Retype the lines below exactly, but only those from the line that has "ition into Impac" through the line that has "Jason Adam II With WR". Omit every picture.

>>>

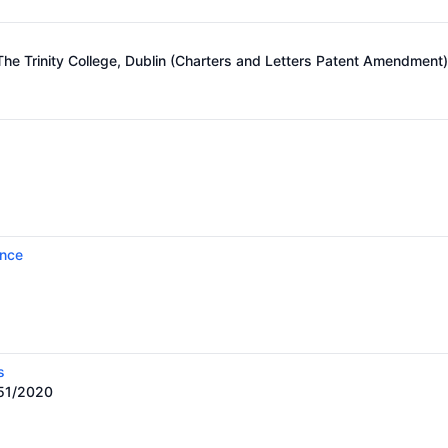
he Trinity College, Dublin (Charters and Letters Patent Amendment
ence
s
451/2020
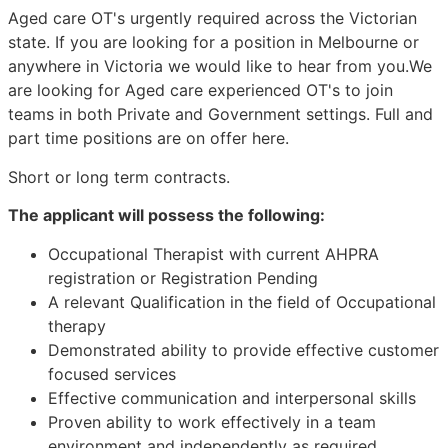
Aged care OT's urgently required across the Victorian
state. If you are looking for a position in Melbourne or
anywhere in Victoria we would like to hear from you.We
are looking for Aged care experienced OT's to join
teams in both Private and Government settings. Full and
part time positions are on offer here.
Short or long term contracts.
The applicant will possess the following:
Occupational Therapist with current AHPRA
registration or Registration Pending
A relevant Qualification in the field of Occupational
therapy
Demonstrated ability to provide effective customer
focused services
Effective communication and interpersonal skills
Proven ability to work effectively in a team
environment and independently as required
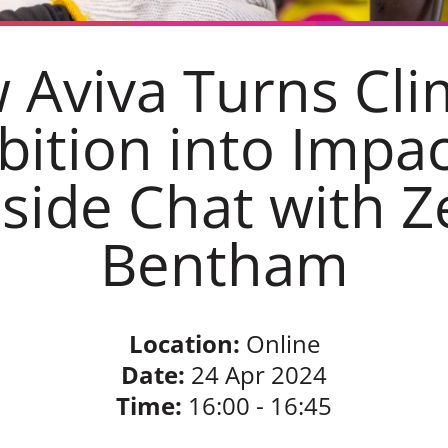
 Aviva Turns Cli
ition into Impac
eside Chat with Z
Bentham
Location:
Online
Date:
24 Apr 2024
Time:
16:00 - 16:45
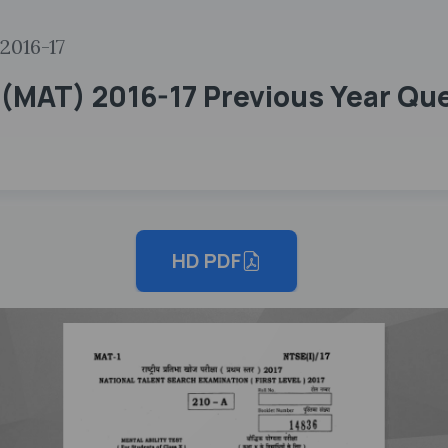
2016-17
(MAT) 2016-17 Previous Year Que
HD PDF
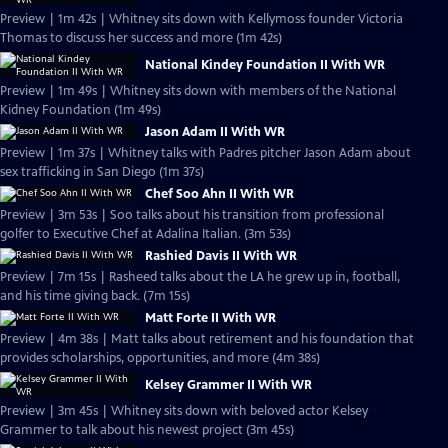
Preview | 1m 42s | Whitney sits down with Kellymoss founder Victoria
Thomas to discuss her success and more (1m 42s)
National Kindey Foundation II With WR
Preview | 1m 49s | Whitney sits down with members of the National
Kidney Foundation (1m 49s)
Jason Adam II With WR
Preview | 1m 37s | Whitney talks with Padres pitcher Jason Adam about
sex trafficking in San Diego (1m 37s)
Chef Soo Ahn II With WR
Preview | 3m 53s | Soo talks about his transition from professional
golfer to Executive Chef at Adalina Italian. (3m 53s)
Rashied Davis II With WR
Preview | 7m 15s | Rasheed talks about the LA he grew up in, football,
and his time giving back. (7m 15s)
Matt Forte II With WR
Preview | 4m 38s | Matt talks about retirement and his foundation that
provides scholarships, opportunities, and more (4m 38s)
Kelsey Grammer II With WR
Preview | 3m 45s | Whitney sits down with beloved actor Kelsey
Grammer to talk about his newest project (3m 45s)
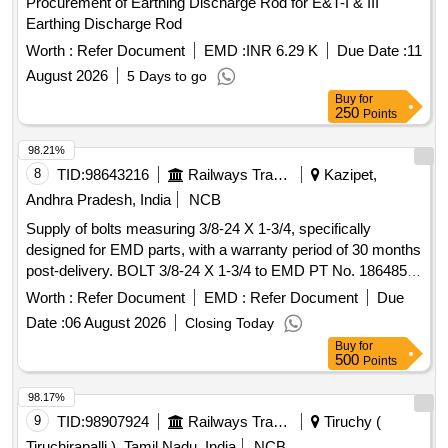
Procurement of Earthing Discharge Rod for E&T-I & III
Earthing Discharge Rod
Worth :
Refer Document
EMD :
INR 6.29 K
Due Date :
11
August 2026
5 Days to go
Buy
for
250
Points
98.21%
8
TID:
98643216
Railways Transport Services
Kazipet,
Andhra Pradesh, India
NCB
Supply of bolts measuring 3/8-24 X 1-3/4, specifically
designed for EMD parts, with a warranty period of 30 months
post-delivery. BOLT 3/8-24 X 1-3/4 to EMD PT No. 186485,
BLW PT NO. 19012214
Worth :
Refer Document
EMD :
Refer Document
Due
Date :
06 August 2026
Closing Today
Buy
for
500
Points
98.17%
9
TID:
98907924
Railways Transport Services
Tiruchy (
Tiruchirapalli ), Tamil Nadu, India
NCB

<<<

> **Worked solution**
ition into Impac
eside Chat with Z
Bentham
Location:
Online
Date:
24 Apr 2024
Time:
16:00 - 16:45
2016-17
(MAT) 2016-17 Previous Year Que
HD PDF
Preview | 1m 42s | Whitney sits down with Kellymoss founder Victoria
Thomas to discuss her success and more (1m 42s)
National Kindey Foundation II With WR
Preview | 1m 49s | Whitney sits down with members of the National
Kidney Foundation (1m 49s)
Jason Adam II With WR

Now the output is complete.